There are many reasons people turn to drugs such as cocaine; some do so out of curiosity while others use drugs to help blot out painful memories associated with a traumatic experience. However, scientists now believe that women are more likely to develop a cocaine addiction because of their menstrual cycle. A new study has suggested that the surges in hormones experienced by women during their menstrual cycle could mean they are more likely to develop a cocaine addiction. In addition to these findings, it has been suggested that those affected by a cocaine addiction could be helped by taking the contraceptive pill.
During a woman’s menstrual cycle, oestrogen (the female sex hormone) stimulates the reward system in the brain; this means that cocaine is at its most potent when oestrogen release is at its highest – this is usually around the middle of the cycle, or day fourteen.
The team of researchers from New York published their findings in Nature Communications. They are hoping that by using the contraceptive pill, they will be able to adjust the hormonal cycle of the woman, which will, therefore, provide a new treatment for cocaine addiction.

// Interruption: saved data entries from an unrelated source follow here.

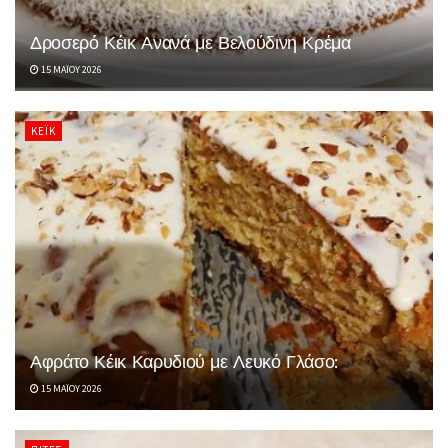
Δροσερό Κέικ Ανανά με Βελούδινη Κρέμα
15 ΜΑΪ́ΟΥ 2026
ΚΈΙΚ
Αφράτο Κέικ Καρυδιού με Λευκό Γλάσο:
15 ΜΑΪ́ΟΥ 2026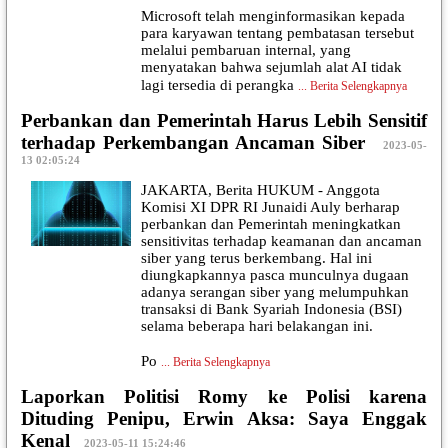
Microsoft telah menginformasikan kepada
para karyawan tentang pembatasan tersebut
melalui pembaruan internal, yang
menyatakan bahwa sejumlah alat AI tidak
lagi tersedia di perangka
...
Berita Selengkapnya
Perbankan dan Pemerintah Harus Lebih Sensitif
terhadap Perkembangan Ancaman Siber
|
2023-05-
13 02:05:24
JAKARTA, Berita HUKUM - Anggota
Komisi XI DPR RI Junaidi Auly berharap
perbankan dan Pemerintah meningkatkan
sensitivitas terhadap keamanan dan ancaman
siber yang terus berkembang. Hal ini
diungkapkannya pasca munculnya dugaan
adanya serangan siber yang melumpuhkan
transaksi di Bank Syariah Indonesia (BSI)
selama beberapa hari belakangan ini.
Po
...
Berita Selengkapnya
Laporkan Politisi Romy ke Polisi karena
Dituding Penipu, Erwin Aksa: Saya Enggak
Kenal
|
2023-05-11 15:24:46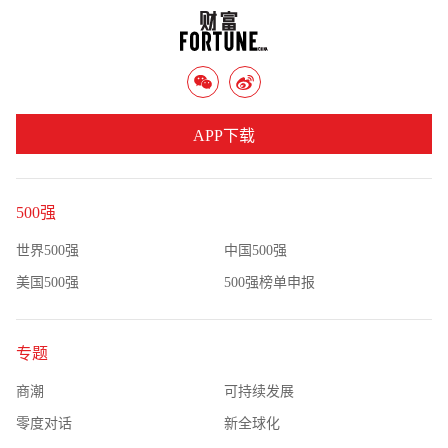
APP下载
500强
世界500强
中国500强
美国500强
500强榜单申报
专题
商潮
可持续发展
零度对话
新全球化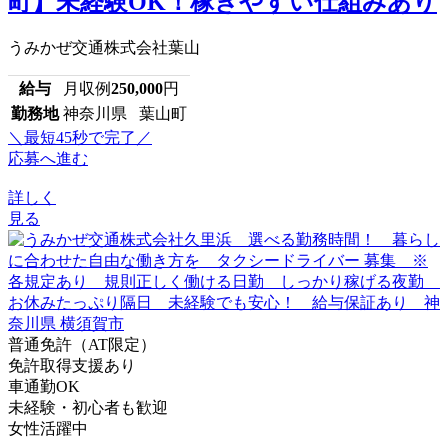
町】未経験OK！稼ぎやすい仕組みあり
うみかぜ交通株式会社葉山
給与
月収例
250,000
円
勤務地
神奈川県 葉山町
＼最短45秒で完了／
応募へ進む
詳しく
見る
普通免許（AT限定）
免許取得支援あり
車通勤OK
未経験・初心者も歓迎
女性活躍中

Lead author of the study, which took place at New York’s Icahn School of Medicine, Dr Erin Calipari, said, “Our study will change the way we think about addiction research to emphasise the need to further understand female subjects, as most research on addiction has been conducted in male subjects. Further study of the oestrogen-reward pathway is important, as it is quite possible that oestrogen may have similar effects on other forms of substance abuse.”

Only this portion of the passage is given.